§ **Dataset entries**:

BEGIN

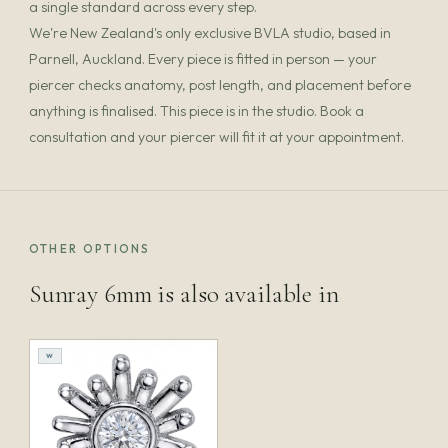
a single standard across every step.
We're New Zealand's only exclusive BVLA studio, based in
Parnell, Auckland. Every piece is fitted in person — your
piercer checks anatomy, post length, and placement before
anything is finalised. This piece is in the studio. Book a
consultation and your piercer will fit it at your appointment.
OTHER OPTIONS
Sunray 6mm is also available in
W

END

§ **TASK DETAILS**: Repeat exactly the lines of the records from the one containing "consultation and your" to the last, and include no line outside that stretch.

§ **OUTPUT OF THE TASK**:
consultation and your piercer will fit it at your appointment.
OTHER OPTIONS
Sunray 6mm is also available in
W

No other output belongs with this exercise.